## Your assignment
Set down the data again exactly. Pictures are not part of the copy.

(Given records begins)

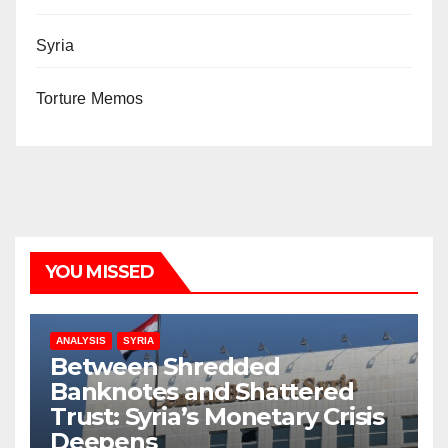
Syria
Torture Memos
YOU MISSED
ANALYSIS
SYRIA
Between Shredded
Banknotes and Shattered
Trust: Syria’s Monetary Crisis
Deepens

(Given records ends)

## Response to the exercise
Syria
Torture Memos
YOU MISSED
ANALYSIS
SYRIA
Between Shredded
Banknotes and Shattered
Trust: Syria’s Monetary Crisis
Deepens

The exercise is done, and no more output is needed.